Mamma Mia...
Ostatnio króluje głównie na małym ekranie – wcielała się w matkę Leonarda, Beverly Hofstadter, w serialu „Teoria wielkiego podrywu” i kontynuuje przygodę z „Żoną idealną”. Nagle stała się aktorką rozpoznawalną.
- To jest naprawdę wspaniałe! - cieszyła się w Tele Tygodniu. - Przez tyle lat udało mi się zrobić tak wiele różnych rzeczy. Ludzie na ulicy zatrzymują mnie, a ja nie jestem pewna, czy mnie pamiętają z "Żony idealnej", "Teorii wielkiego podrywu" czy "Mamma Mia".
Odniosła się również do plotek na temat sequelu komedii „Mammia Mia”, choć ta odpowiedź raczej nie ucieszy fanów.

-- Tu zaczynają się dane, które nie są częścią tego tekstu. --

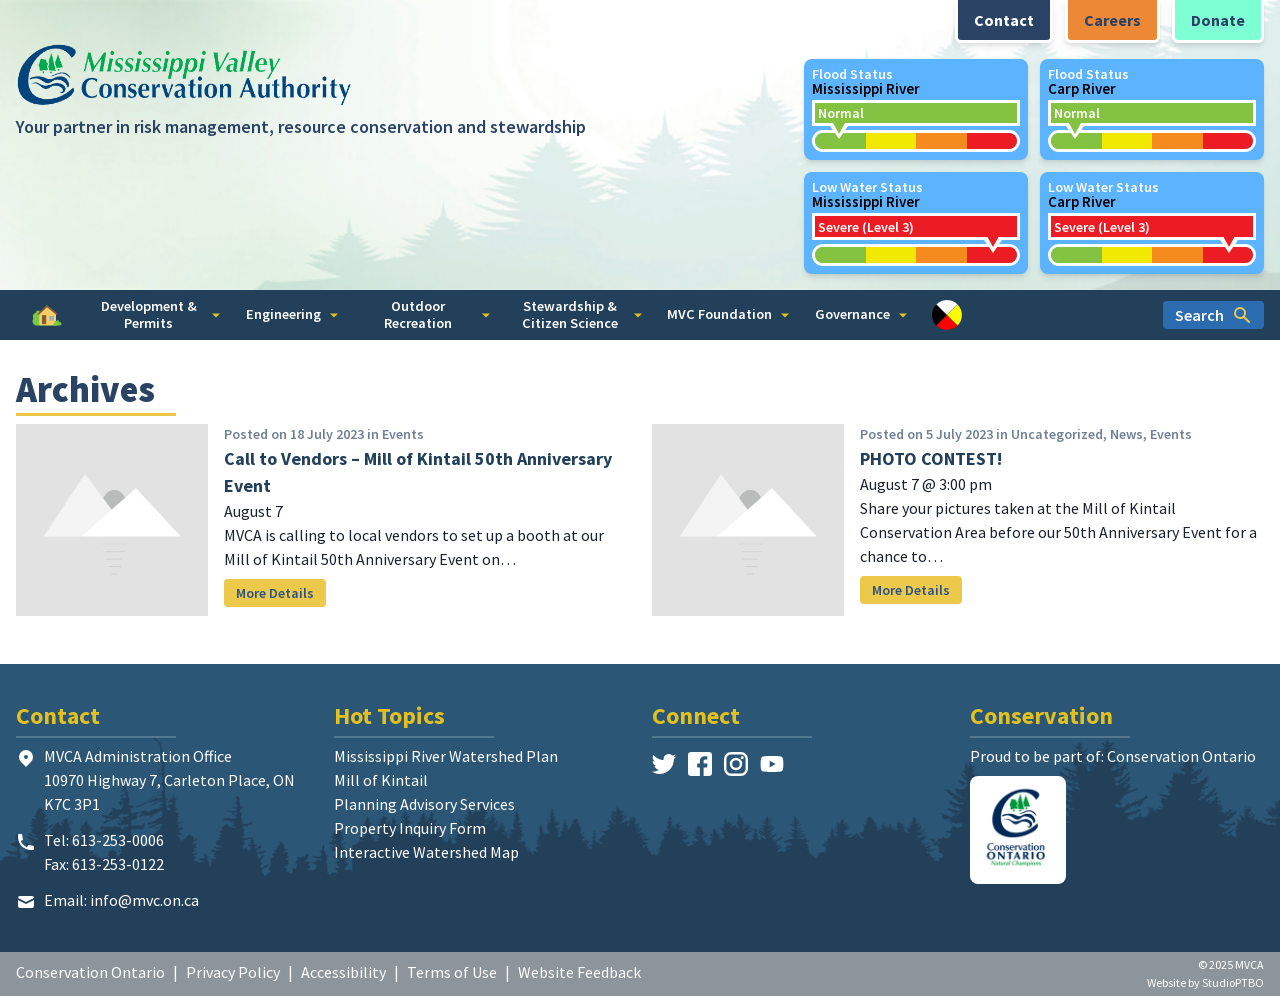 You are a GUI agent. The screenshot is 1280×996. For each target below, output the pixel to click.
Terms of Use (452, 972)
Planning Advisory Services (424, 804)
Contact (1004, 20)
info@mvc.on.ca (144, 900)
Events (403, 434)
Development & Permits (161, 314)
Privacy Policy (233, 972)
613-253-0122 (118, 864)
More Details (275, 593)
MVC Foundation (728, 314)
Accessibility (343, 972)
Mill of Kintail (381, 780)
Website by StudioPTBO (1205, 982)
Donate (1218, 20)
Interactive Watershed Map (426, 852)
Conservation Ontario (90, 972)
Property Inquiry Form (410, 828)
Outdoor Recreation (437, 314)
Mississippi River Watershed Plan (446, 756)
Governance (861, 314)
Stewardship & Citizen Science (582, 314)
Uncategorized (1057, 434)
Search (1213, 315)
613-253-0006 (118, 840)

- Słyszałam, że raczej nie będzie – mówiła. - Ale mam nadzieję, że jednak powstanie. Przy czym w moim przypadku, biorąc pod uwagę pracę na planie „Żony idealnej”, nie wiem jak mogłabym zorganizować wyrwanie się na jakiś czas na grecką wyspę, aby kręcić Mamma Mię. Myślę jednak i mam nadzieję, że jeszcze tam wrócimy.